(Saved data entries)
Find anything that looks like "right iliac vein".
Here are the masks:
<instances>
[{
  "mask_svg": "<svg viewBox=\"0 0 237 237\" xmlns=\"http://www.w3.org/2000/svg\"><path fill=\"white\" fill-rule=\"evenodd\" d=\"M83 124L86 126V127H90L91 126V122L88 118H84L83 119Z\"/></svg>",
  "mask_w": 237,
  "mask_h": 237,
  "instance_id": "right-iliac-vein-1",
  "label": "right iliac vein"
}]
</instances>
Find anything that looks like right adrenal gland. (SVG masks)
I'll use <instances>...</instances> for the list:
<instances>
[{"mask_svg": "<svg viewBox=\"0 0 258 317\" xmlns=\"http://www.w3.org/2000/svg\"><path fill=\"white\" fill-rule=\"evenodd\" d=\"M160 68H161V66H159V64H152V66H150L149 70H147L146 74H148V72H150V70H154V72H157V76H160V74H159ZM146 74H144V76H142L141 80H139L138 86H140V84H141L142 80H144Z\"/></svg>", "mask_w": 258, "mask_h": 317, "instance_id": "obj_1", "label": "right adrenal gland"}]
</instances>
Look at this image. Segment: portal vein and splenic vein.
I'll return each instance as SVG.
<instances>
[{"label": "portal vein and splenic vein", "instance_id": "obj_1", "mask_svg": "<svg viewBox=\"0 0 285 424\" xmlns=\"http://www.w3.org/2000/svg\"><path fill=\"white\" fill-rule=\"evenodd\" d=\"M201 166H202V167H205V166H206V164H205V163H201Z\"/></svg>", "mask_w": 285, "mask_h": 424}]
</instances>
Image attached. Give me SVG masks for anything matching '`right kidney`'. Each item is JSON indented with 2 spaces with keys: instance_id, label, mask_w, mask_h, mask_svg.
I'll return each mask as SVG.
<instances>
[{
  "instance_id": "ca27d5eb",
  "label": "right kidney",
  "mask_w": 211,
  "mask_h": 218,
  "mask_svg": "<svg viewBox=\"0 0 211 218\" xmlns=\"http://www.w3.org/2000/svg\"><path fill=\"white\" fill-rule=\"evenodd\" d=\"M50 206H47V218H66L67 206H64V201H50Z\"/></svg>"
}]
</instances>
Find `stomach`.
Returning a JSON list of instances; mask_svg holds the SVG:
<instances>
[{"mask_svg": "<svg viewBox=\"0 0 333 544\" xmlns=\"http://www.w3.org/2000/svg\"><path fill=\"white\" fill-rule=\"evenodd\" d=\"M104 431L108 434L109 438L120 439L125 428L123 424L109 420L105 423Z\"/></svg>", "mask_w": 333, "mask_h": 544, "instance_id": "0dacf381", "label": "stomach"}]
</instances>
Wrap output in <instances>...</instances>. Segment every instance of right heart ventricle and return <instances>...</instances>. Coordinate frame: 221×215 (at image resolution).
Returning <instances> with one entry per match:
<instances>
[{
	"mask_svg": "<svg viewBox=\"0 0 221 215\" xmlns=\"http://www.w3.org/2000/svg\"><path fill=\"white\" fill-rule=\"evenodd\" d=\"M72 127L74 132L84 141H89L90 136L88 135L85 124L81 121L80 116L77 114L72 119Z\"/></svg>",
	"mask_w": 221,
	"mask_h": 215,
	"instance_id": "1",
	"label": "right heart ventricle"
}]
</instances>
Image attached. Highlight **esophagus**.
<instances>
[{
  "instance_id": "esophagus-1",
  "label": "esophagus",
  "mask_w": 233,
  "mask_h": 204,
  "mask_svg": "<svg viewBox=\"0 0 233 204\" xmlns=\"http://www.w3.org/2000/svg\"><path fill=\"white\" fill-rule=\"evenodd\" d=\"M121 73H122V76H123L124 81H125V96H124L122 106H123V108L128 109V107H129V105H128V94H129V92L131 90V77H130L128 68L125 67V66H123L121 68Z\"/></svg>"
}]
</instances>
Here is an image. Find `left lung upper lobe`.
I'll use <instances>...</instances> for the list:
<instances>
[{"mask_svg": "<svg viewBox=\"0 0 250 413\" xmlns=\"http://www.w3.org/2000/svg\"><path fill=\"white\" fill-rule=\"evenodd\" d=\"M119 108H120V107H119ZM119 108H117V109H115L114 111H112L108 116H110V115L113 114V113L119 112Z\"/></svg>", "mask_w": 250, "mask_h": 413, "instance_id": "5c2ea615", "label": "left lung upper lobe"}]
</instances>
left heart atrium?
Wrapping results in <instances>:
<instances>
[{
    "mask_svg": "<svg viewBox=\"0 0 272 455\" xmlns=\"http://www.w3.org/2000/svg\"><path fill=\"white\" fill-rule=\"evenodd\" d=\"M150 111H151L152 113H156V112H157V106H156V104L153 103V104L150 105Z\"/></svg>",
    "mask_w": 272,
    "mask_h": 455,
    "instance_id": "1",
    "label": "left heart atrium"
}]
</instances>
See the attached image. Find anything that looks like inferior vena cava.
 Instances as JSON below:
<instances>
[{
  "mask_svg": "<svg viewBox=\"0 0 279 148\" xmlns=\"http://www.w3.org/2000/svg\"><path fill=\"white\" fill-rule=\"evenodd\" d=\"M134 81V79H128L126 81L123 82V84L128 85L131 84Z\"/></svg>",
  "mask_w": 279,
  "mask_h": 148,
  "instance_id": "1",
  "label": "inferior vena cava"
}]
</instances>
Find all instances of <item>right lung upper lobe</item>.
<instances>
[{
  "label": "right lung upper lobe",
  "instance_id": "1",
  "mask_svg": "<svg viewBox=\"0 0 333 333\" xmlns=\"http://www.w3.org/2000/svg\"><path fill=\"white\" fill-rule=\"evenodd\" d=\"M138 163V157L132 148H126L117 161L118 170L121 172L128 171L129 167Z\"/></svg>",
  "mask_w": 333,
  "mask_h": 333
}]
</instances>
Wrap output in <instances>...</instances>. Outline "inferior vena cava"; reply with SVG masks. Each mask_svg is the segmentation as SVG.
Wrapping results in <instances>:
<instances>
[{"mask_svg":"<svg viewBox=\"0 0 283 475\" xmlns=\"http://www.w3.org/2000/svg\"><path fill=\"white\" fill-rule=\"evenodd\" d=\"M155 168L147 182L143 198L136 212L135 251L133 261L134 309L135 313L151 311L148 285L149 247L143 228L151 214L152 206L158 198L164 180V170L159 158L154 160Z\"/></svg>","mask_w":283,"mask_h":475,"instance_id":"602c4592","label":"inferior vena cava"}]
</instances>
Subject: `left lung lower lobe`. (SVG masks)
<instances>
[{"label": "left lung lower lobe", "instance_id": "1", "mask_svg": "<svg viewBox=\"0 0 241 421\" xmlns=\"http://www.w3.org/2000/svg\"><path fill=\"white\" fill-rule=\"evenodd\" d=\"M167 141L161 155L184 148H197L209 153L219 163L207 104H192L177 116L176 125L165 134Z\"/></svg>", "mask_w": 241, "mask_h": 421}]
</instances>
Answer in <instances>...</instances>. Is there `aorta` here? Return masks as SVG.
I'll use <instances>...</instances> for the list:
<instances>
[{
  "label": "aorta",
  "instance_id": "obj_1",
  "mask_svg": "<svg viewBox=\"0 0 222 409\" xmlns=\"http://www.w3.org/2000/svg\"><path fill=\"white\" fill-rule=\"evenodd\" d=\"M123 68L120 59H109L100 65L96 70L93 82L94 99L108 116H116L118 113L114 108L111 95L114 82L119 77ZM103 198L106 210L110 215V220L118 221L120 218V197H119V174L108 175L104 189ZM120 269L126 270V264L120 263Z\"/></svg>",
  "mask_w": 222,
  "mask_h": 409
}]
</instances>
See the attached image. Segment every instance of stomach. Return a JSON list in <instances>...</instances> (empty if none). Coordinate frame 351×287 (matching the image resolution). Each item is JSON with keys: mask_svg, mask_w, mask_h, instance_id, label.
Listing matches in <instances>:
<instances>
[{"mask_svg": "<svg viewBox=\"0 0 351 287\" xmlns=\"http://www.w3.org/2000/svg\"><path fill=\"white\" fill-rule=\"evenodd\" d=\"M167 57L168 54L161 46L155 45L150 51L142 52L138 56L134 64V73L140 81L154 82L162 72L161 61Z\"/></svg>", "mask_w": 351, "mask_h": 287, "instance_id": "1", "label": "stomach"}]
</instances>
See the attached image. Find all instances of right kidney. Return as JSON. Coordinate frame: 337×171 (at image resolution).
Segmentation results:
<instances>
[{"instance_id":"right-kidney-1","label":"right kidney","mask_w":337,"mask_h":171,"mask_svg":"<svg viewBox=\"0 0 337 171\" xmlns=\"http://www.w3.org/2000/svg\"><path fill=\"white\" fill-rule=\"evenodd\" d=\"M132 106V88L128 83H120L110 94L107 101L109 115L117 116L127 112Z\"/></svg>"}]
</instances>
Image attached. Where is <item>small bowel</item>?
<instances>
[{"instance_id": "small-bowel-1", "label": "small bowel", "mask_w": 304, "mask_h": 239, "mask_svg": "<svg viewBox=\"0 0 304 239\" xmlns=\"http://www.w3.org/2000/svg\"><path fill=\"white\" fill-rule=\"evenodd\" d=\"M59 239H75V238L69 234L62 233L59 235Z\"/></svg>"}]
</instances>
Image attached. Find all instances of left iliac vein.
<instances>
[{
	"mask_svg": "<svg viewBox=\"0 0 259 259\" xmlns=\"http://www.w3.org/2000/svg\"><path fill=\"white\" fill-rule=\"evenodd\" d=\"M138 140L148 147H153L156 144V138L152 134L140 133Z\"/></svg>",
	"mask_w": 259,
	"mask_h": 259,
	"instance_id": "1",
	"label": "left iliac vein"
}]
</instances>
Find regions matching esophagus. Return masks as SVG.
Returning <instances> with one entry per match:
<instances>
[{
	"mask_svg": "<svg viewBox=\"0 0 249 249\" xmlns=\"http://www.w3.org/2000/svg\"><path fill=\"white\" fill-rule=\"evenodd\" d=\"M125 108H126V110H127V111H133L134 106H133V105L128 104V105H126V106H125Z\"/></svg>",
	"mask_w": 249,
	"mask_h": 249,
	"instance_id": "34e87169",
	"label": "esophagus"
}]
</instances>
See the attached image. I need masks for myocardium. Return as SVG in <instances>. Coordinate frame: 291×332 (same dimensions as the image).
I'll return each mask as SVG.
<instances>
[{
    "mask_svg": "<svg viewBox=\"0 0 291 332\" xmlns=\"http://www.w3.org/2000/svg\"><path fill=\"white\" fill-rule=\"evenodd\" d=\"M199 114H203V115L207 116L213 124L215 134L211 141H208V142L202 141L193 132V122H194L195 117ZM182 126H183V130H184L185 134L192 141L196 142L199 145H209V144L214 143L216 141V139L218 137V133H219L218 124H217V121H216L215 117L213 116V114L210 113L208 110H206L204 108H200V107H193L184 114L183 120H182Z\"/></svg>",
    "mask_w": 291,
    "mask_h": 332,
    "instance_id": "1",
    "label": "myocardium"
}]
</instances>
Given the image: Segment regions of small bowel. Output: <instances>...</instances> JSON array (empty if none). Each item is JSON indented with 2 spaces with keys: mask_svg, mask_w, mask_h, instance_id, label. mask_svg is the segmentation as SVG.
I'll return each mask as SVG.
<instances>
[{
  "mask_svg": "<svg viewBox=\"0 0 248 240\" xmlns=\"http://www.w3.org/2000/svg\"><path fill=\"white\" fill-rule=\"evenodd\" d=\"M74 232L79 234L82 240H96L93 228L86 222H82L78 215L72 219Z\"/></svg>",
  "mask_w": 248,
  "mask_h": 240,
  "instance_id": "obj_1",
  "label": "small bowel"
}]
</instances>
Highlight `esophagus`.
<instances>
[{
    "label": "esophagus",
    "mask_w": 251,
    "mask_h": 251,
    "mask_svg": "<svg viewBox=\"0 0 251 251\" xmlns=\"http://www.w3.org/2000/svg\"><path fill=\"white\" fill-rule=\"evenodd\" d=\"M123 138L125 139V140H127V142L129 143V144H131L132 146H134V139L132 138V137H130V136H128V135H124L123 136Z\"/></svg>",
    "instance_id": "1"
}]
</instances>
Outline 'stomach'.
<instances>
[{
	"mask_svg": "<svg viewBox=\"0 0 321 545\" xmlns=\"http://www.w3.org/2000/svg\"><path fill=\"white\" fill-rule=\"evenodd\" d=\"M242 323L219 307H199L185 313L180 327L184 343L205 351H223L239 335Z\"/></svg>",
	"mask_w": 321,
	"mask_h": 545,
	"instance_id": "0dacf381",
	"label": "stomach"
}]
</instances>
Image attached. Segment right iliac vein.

**Exercise requirements:** Starting at the line that holds "Outline 'stomach'.", set down each line exactly through the last line of the records above, and no others.

**Answer to this problem:**
Outline 'stomach'.
<instances>
[{
	"mask_svg": "<svg viewBox=\"0 0 321 545\" xmlns=\"http://www.w3.org/2000/svg\"><path fill=\"white\" fill-rule=\"evenodd\" d=\"M242 323L219 307H199L185 313L180 327L184 343L205 351H223L239 335Z\"/></svg>",
	"mask_w": 321,
	"mask_h": 545,
	"instance_id": "0dacf381",
	"label": "stomach"
}]
</instances>
Image attached. Segment right iliac vein.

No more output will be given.